Szwajcaria w podróży - Starówka Neuchatel

Bez zbędnych słów wstępu chciałabym zabrać Was dziś na dalszą część spaceru po miejscowości Neuchatel. Dziś przejdziemy się uliczkami Starego Miasta.

Wprost z portu wyszliśmy na kwiatowy taras przybrzeżny. Esplanade du Mont-Blanc to geometrycznie stworzona promenada z rzędami kwiatów i widokiem na jezioro. Niestety w momencie naszego przyjazdu rabaty zabezpieczone były w całości niebieską siatką, co zdecydowanie ujmowało uroku temu miejscu. W centralnym punkcie stoi rzeźba autorstwa René Künga.







Skorzystaliśmy z podziemnego przejścia i znaleźliśmy się na placu Pury. Swoją drogą jest to miejsce z największą ilością kabli, jakie w życiu widziałam. W tym miejscu znajduje się bowiem ostatni przystanek dla miejskich tramwajów. Nad głowami nie widać zatem nic innego jak nieestetyczne kable.


Na placu Pury odnaleźć można robić pomnik przedstawiający Davida de Pury. Był on nie tylko rodowitym mieszkańcem miasta, ale również sponsorem, który swój majątek przekazał w całości rodzinnemu miastu. Równowartość 600 mln franków przeznaczona została na budowę wielu ważnych budowli.


Z tego miejsca weszliśmy w ciąg uliczek Starego Miasta z odrestaurowanymi kamieniczkami w przyciągających wzrok kolorach.



Przez starówkę Neuchatel poprowadzony został ciąg kanalików. Taki widok jest dość typowy dla szwajcarskich miejscowości. Z wody często korzystają gołębie.




Za jednym z zakrętów znajdował się kościół ewangelicko-reformowany Temple du Bas. Tuż przy nim: jedna z wielu fontann w Neuchatel. Na jej szczycie dostrzec można dziwne zwierzę z nienaturalnie otwartą paszczą.




W niedalekiej odległości wypatrzyć można kolejną fontannę - Fontaine de la Justice. Tym razem na podium stoi postać kobieca symbolizująca sprawiedliwość. Jej oczy przepasane są opaską. W jednej ręce trzyma wagę, w drugiej miecz.

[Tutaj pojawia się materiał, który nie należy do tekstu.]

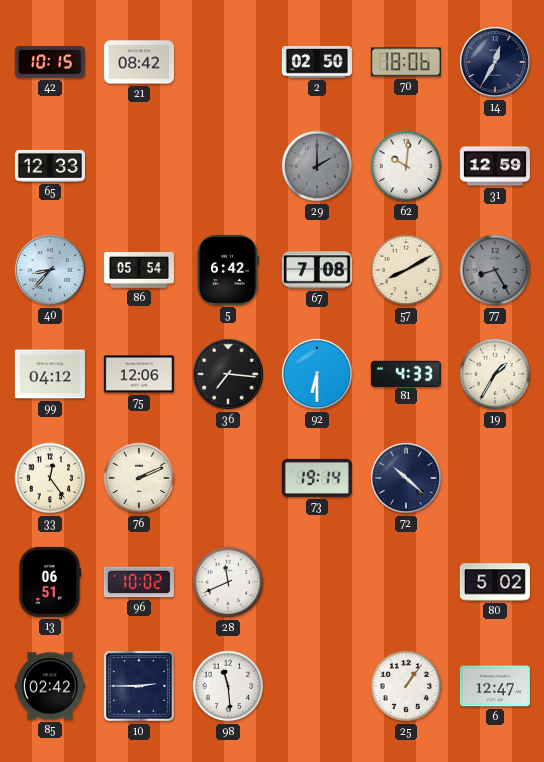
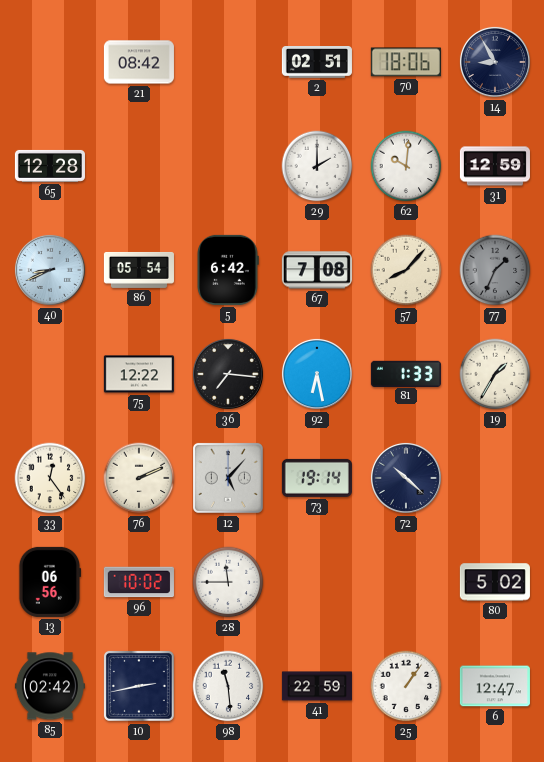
42: 10:15 -> none
2: 02:50 -> 02:51
14: 12:35 -> 8:55
65: 12:33 -> 12:28
29 dial: grey -> white
40: 8:37 -> 8:41
57: 8:10 -> 8:07
77: 8:25 -> 1:34
99: 04:12 -> none
75: 12:06 -> 12:22
92: 6:30 -> 6:28
81: 4:33 -> 1:33
12: none -> 5:07
13: 06:51 -> 06:56
28: 11:41 -> 11:45
10: 2:45 -> 2:43
41: none -> 22:59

Kierując się nadal główną ulicą dotarliśmy do charakterystycznego rozwidlenia dróg. Tuż przed naszymi oczami stał ozdobny budynek hotelu L'aubier. Przed nim z kolei widniała statua fontanny du Banneret.



Widoczna po prawej stronie wieża to Tour de Diesse, budowla wzniesiona w X wieku, a przebudowana w roku 1250. Ta charakterystyczna wieża z zegarem na szczycie rozpoczyna ulicę prowadzącą bezpośrednio do zamku w Neuchatel. Obecnie w tym miejscu znajduje się Galeria Sztuki.

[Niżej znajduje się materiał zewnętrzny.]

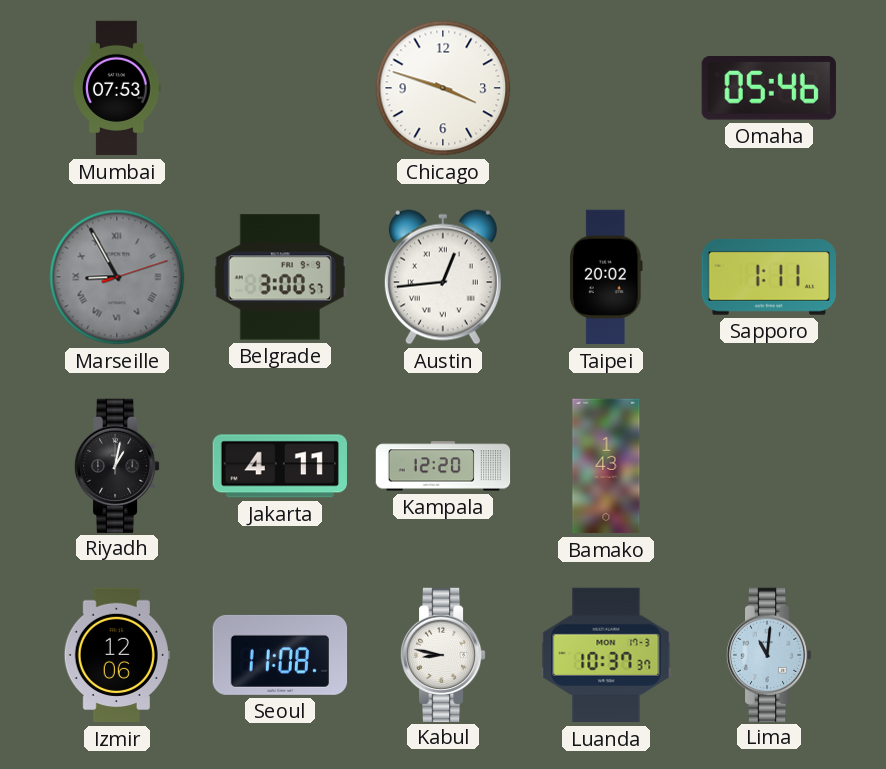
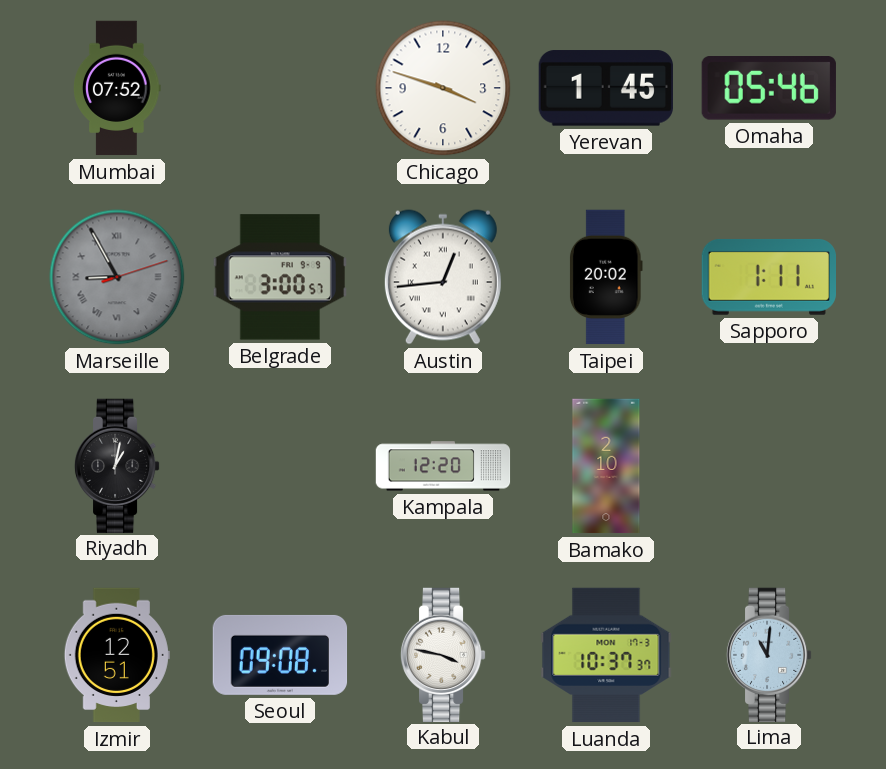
Mumbai: 07:53 -> 07:52
Yerevan: none -> 1:45
Jakarta: 4:11 -> none
Bamako: 1:43 -> 2:10
Izmir: 12:06 -> 12:51
Seoul: 11:08 -> 09:08
Kabul: 8:47 -> 3:47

Zamiast skierować się od razu na zamkowy dziedziniec z premedytacją wybraliśmy okrężną drogę i skręciliśmy w lewą uliczkę. Rzędy wąskich uliczek Starego Miasta wyglądają bardzo urokliwie, zwłaszcza oświetlone wiosennym słońcem.




Jak już wspominałam w poprzednim wpisie z Nuechatel, charakterystycznymi detalami miasta są pięknie wymalowane ściany budynków. Każdą gładką ścianę zdobią widoki krajobrazów, baśniowych postaci czy przyrody. Spacer wzdłuż nich jest bardzo miły dla oka.



























Miasto może poszczycić się wieloma ciekawymi pasażami i zakamarkami, w które warto jest zajrzeć. Jednym z bardziej intrygujących miejsc był zaułek z piękną kolumną z okrężnymi schodami. Wchodząc tam mieliśmy wrażenie, jak gdybyśmy cofnęli się w czasie.


Wrażenie cofnięcia się w czasu towarzyszyło nam jednak na każdym kroku. Stare szyldy i sklepowe reklamy, budowle porośnięte winoroślą – wszystko to miało swój specyficzny urok.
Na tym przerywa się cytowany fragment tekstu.